Par contre, lorsque le contexte n’est pas congruent (i.e., lorsque le visage contextuel exprime une autre émotion que celle du visage cible), nous pensons qu’une condition de social appraisal aura une influence implicite sur la perception émotionnelle, mais ceci uniquement s’il existe un lien de cohérence entre l’expression cible et l’expression contextuelle. En effet, ce n’est qu’en condition de social appraisal (i.e., lorsque le visage contextuel regarde en direction du visage cible et réalise une évaluation émotionnelle de celui-ci) que ce lien particulier peut être mis en évidence en créant une relation de causalité entre deux émotions différentes (Mumenthaler & Sander, in revision). C’est le cas pour une émotion de peur chez un individu qui peut, dans bien des cas, être causée par une émotion de colère chez quelqu’un d’autre. Nous nous attendons donc, en condition de social appraisal, à ce qu’une expression faciale cible de peur soit mieux reconnue lorsque le visage contextuel exprime de la colère. Inversement, nous pensons qu’une expression faciale cible de colère sera mieux catégorisée lorsque le visage contextuel affichera de la peur. Comme précédemment, et selon la littérature sur l’influence des visages émotionnels masqués sur les

jugements affectifs (Murphy & Zajonc, 1993 ; Li et al., 2008), nous nous attendons à trouver cet effet lorsque le visage contextuel est flashé au-dessous du seuil de la conscience. Nous parlerons d’un cas particulier du social appraisal que nous appellerons un effet implicite de cohérence du contexte sur la perception émotionnelle.

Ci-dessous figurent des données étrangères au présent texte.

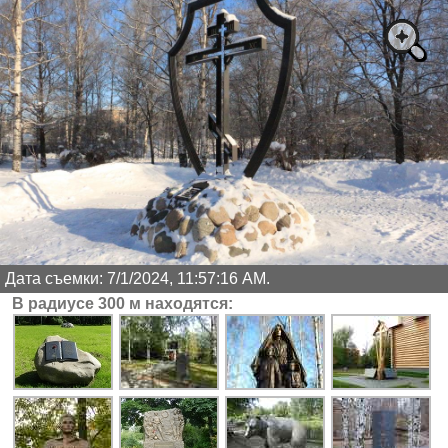
Дата съемки: 7/1/2024, 11:57:16 AM.
В радиусе 300 м находятся: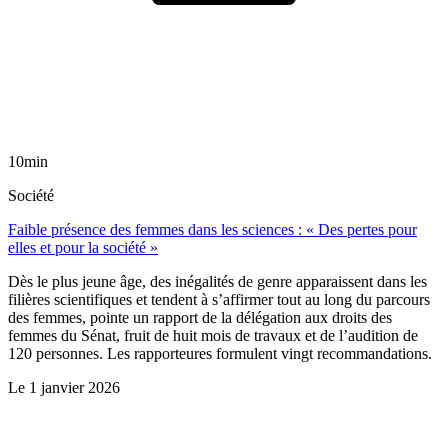
10min
Société
Faible présence des femmes dans les sciences : « Des pertes pour
elles et pour la société »
Dès le plus jeune âge, des inégalités de genre apparaissent dans les
filières scientifiques et tendent à s’affirmer tout au long du parcours
des femmes, pointe un rapport de la délégation aux droits des
femmes du Sénat, fruit de huit mois de travaux et de l’audition de
120 personnes. Les rapporteures formulent vingt recommandations.
Le
1 janvier 2026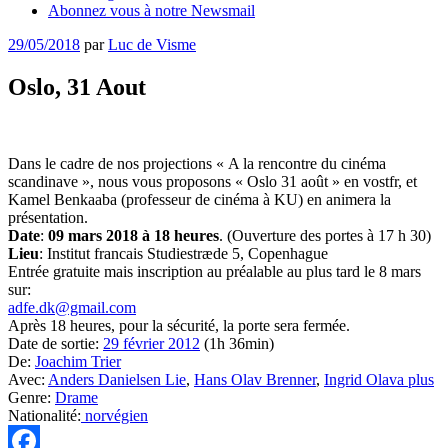
Abonnez vous à notre Newsmail
Publié
29/05/2018
par
Luc de Visme
le
Oslo, 31 Aout
Dans le cadre de nos projections « A la rencontre du cinéma
scandinave », nous vous proposons « Oslo 31 août » en vostfr, et
Kamel Benkaaba (professeur de cinéma à KU) en animera la
présentation.
Date
:
09 mars 2018 à 18 heures
. (Ouverture des portes à 17 h 30)
Lieu
: Institut francais Studiestræde 5, Copenhague
Entrée gratuite mais inscription au préalable au plus tard le 8 mars
sur:
adfe.dk@gmail.com
Après 18 heures, pour la sécurité, la porte sera fermée.
Date de sortie:
29 février 2012
(1h 36min)
De:
Joachim Trier
Avec:
Anders Danielsen Lie
,
Hans Olav Brenner
,
Ingrid Olava
plus
Genre:
Drame
Nationalité:
norvégien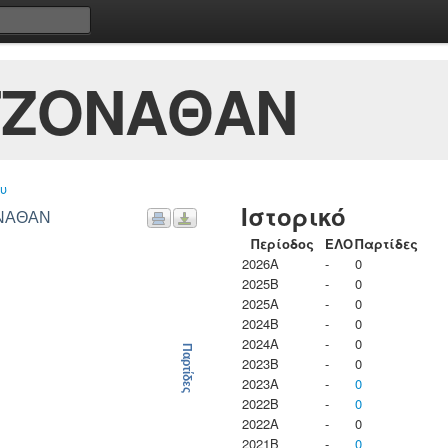
 ΤΖΟΝΑΘΑΝ
υ
Ιστορικό
ΟΝΑΘΑΝ
Περίοδος
ΕΛΟ
Παρτίδες
2026A
-
0
2025B
-
0
2025A
-
0
2024B
-
0
2024A
-
0
Παρτίδες
2023B
-
0
2023Α
-
0
2022B
-
0
2022A
-
0
2021B
-
0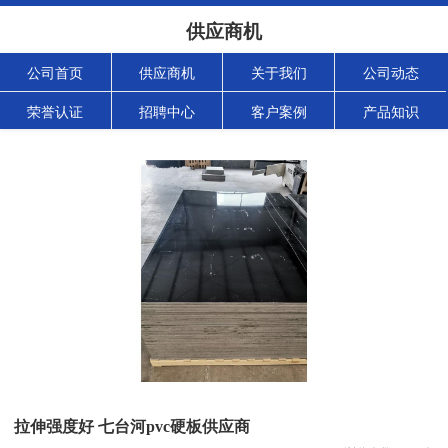
供应商机
公司首页
供应商机
关于我们
公司动态
荣誉认证
招聘中心
客户案例
产品知识
拉伸强度好 七台河pvc硬板供应商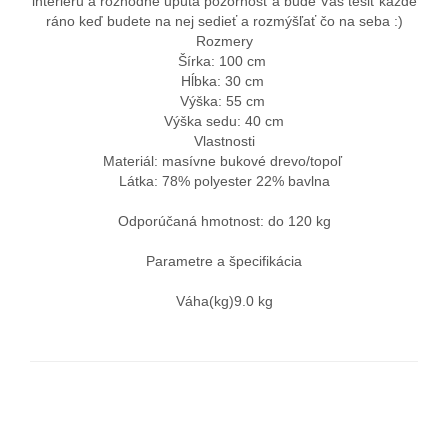
interiéru a rozhodne upúta pozornosť a bude Vás tešiť každé
ráno keď budete na nej sedieť a rozmýšľať čo na seba :)
Rozmery
Šírka: 100 cm
Hĺbka: 30 cm
Výška: 55 cm
Výška sedu: 40 cm
Vlastnosti
Materiál: masívne bukové drevo/topoľ
Látka: 78% polyester 22% bavlna
Odporúčaná hmotnost: do 120 kg
Parametre a špecifikácia
Váha(kg)9.0 kg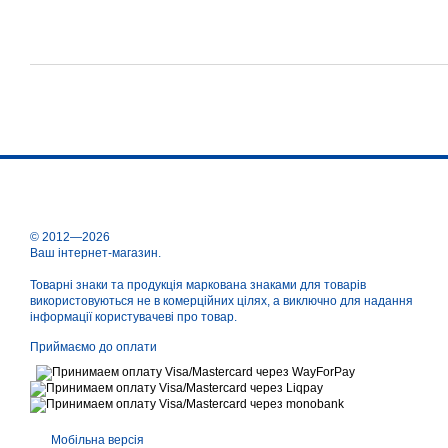
© 2012—2026
Ваш інтернет-магазин.
Товарні знаки та продукція маркована знаками для товарів
використовуються не в комерційних цілях, а виключно для надання
інформації користувачеві про товар.
Приймаємо до оплати
Мобільна версія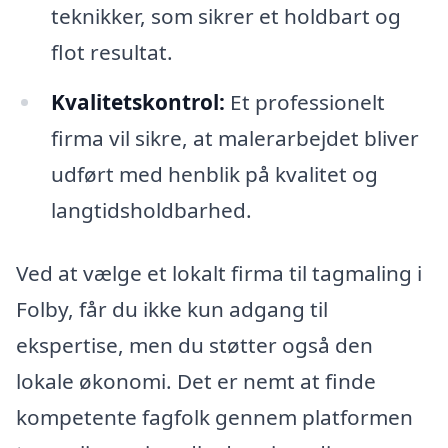
teknikker, som sikrer et holdbart og
flot resultat.
Kvalitetskontrol:
Et professionelt
firma vil sikre, at malerarbejdet bliver
udført med henblik på kvalitet og
langtidsholdbarhed.
Ved at vælge et lokalt firma til tagmaling i
Folby, får du ikke kun adgang til
ekspertise, men du støtter også den
lokale økonomi. Det er nemt at finde
kompetente fagfolk gennem platformen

Finalement, nous postulons un effet dû à l’anxiété sociale des individus. Sachant que la phobie sociale est une variable individuelle qui renforce la sensibilité aux stimuli menaçants (Beck & Clark, 1997 ; Mogg et al., 2004 ; Mogg et al., 2007), même si ceux-ci sont masqués (Mogg & Bradley, 2002), nous posons l’hypothèse que les expressions faciales émotionnelles cible seront mieux reconnues par les participants les plus anxieux, que le visage contextuel exprime de la peur ou de la colère. Cet effet dû à l’anxiété devrait donc renforcer chacun des trois effets postulés ci-dessus – effet implicite de congruence du contexte, effet implicite du social appraisal et effet implicite de cohérence du contexte sur la perception émotionnelle – pour les participants présentant un niveau relativement élevé d’anxiété sociale, en comparaison des participants les moins anxieux, puisque qu’ils sont particulièrement sensibles aux visages de colère et de peur, même si ceux-ci ne sont pas perçus consciemment.